1. How time and memory scale with network size

These are your clearest planning levers. With average degree near 10, both grow with the number of links: memory close to linearly, time a little faster (about links^1.2). Network type sets the offset. State (higher-order) networks cost roughly 2× an ordinary one at the same link count, and multilayer costs about 6× the time and 2.4× the memory, because expanding the multilayer input into a state network dominates the work.

b1 = blk("B1")
fig, (ax1, ax2) = plt.subplots(1, 2, figsize=(12, 4.6))
for typ in ["ordinary", "state", "multilayer"]:
    d = b1[b1.type == typ].sort_values("links")
    ax1.plot(d.links, d.wall_s, "o-", color=TYPE_COLOR[typ], label=typ)
    ax2.plot(d.links, d.peak_rss_mb, "o-", color=TYPE_COLOR[typ], label=typ)
for ax, ylab in [(ax1, "wall time (s)"), (ax2, "peak RSS (MB)")]:
    ax.set_xscale("log")
    ax.set_yscale("log")
    ax.set_xlabel("links")
    ax.set_ylabel(ylab)
    ax.legend()
ax1.set_title("Time vs network size (8 threads, 1 trial)")
ax2.set_title("Memory vs network size (8 threads, 1 trial)")
plt.tight_layout()
plt.show()

# Normalized headline metrics — use these to extrapolate to your own network
norm = (
    b1.groupby("type")
    .agg(
        Mlinks_per_s=("Mlinks_per_s", "median"),
        bytes_per_link=("bytes_per_link", "median"),
        lo=("links", "min"),
        hi=("links", "max"),
    )
    .reset_index()
)
norm["links measured"] = norm.apply(
    lambda r: f"{r.lo / 1e6:g}M-{r.hi / 1e6:g}M", axis=1
)
norm = norm[["type", "links measured", "Mlinks_per_s", "bytes_per_link"]]
norm.columns = [
    "type",
    "links measured",
    "throughput (M links/s, 8 threads)",
    "memory (bytes/link)",
]
norm.round(2)
../_images/b47662b15d05895c2d68a801d20ff0942247bb4f927de3e166f986fb3eb645fe.png
type links measured throughput (M links/s, 8 threads) memory (bytes/link)
0 multilayer 1M-5M 0.06 604.90
1 ordinary 0.5M-20M 0.35 247.57
2 state 0.5M-5M 0.22 380.79

For one trial on this machine:

  • peak memory ≈ links × bytes-per-link (10M-link ordinary ≈ 10M × 250 B ≈ 2.5 GB)

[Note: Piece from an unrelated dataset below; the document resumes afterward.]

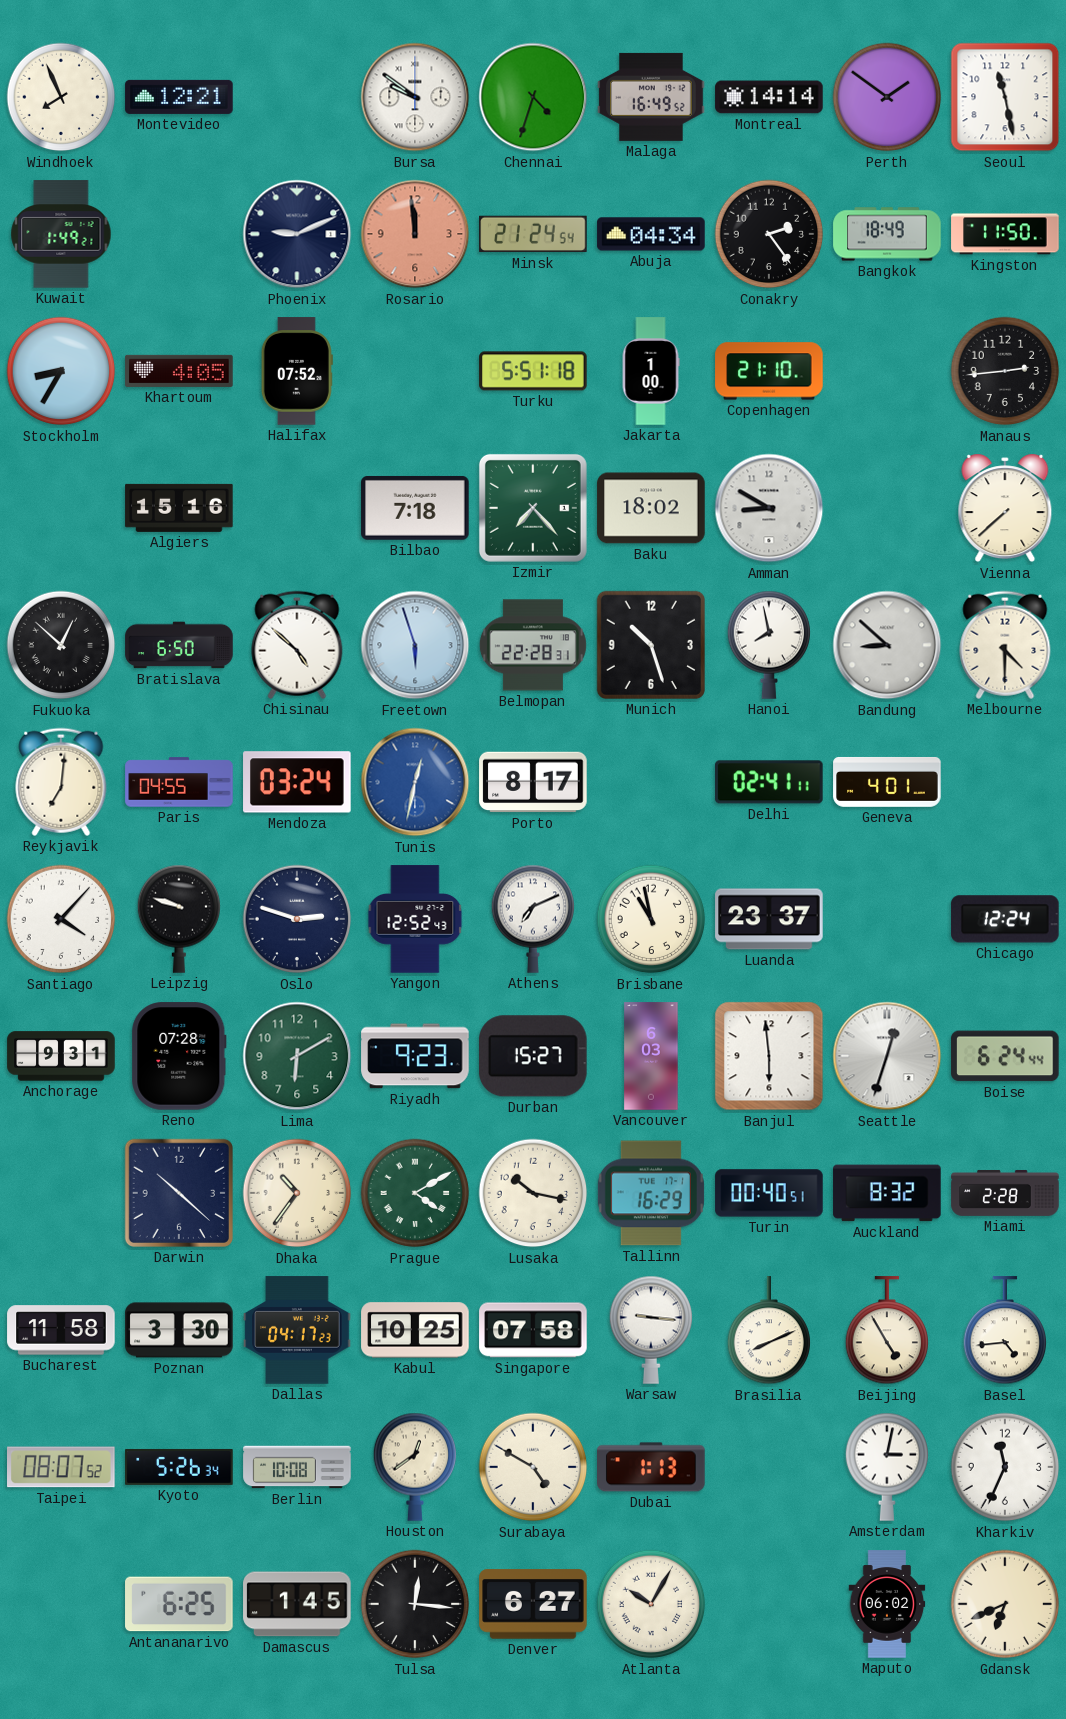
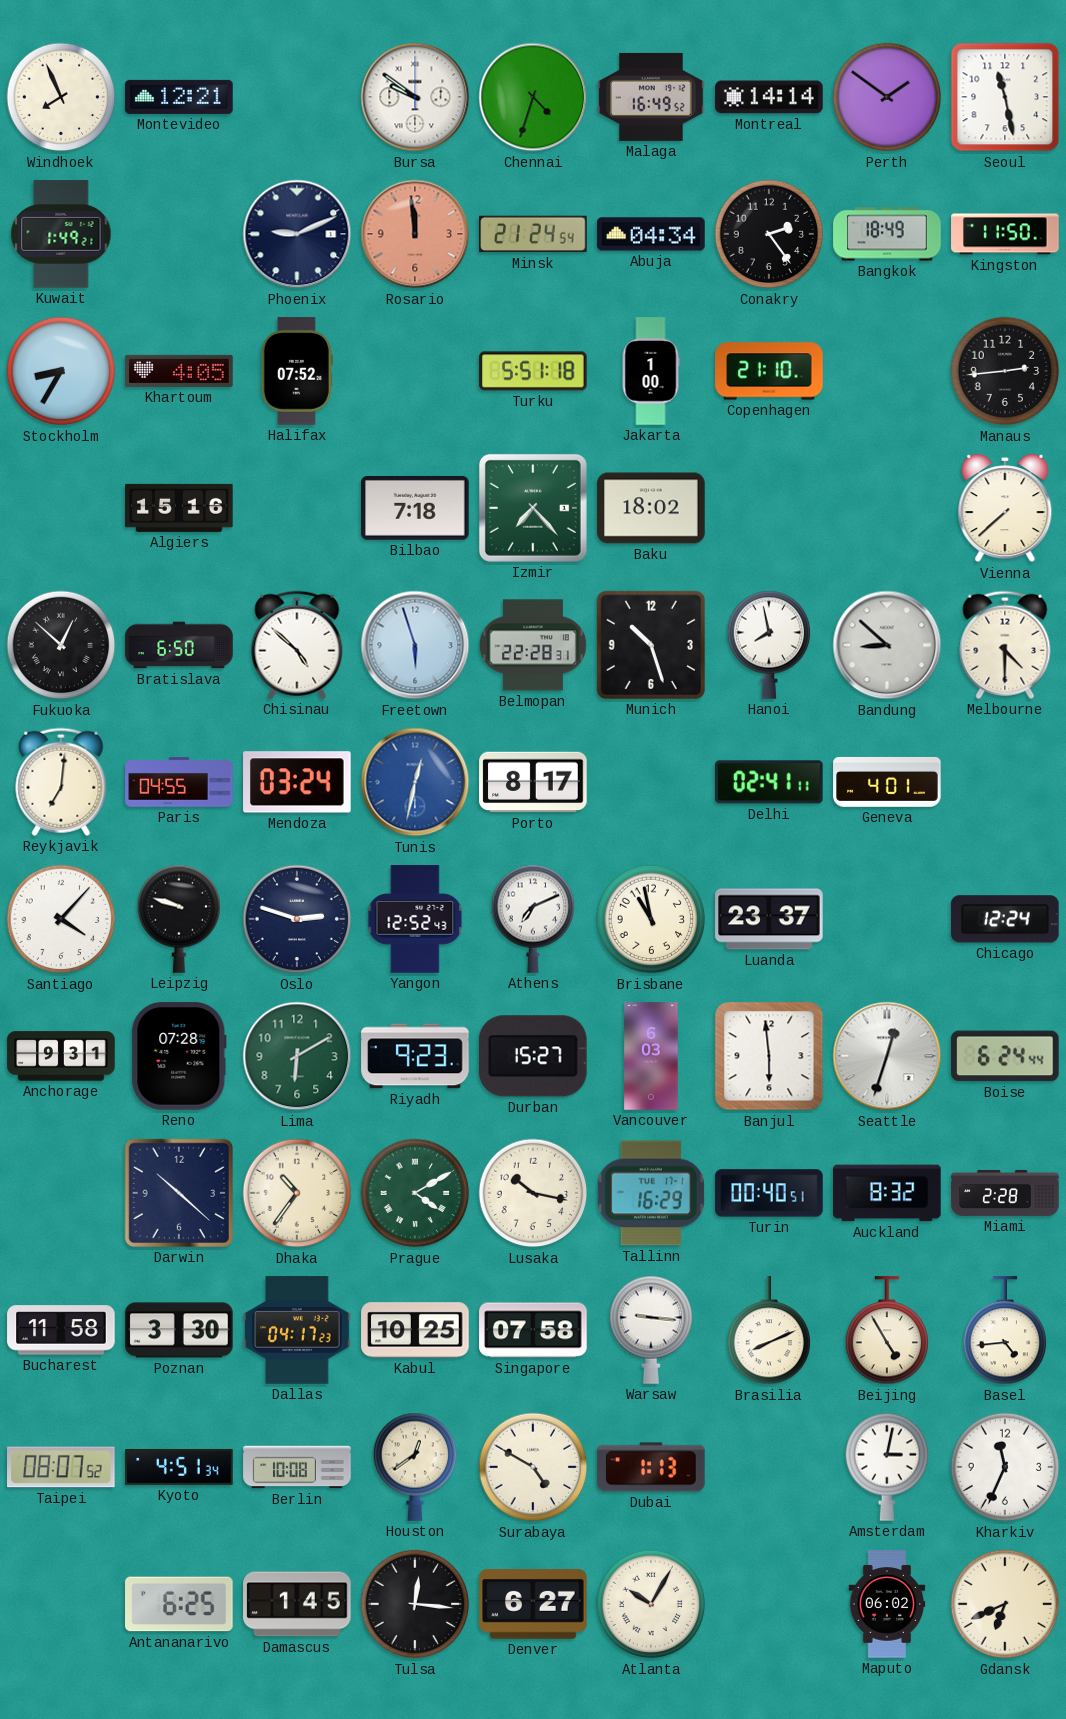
Amman: 8:50 -> none
Kyoto: 5:26 -> 4:51
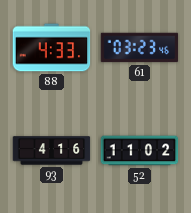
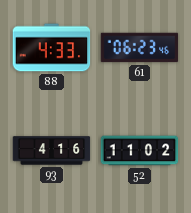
61: 03:23 -> 06:23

  • time ≈ links ÷ throughput (10M-link ordinary ≈ 10M ÷ 0.35M/s ≈ 29 s)

On 16 GB of RAM, memory becomes the binding constraint around 60M links for ordinary networks, 40M for state, and 25M for multilayer.

2. Threads: how much they help depends on depth

Infomap parallelizes the recursive, multi-level part of the search; the top-level partition runs serially. How much threads help therefore depends on how deep the hierarchy is.

  • A flat (two-level) partition barely moves: about 1.1–1.2× even at 12 threads.

  • A deep, hierarchical network reaches about 2.5× and plateaus near 8 threads. The 4 efficiency cores (threads 9–12) contribute little.

Choose the thread count from your network’s structure rather than its size. Past 8 threads you gain little on this hardware.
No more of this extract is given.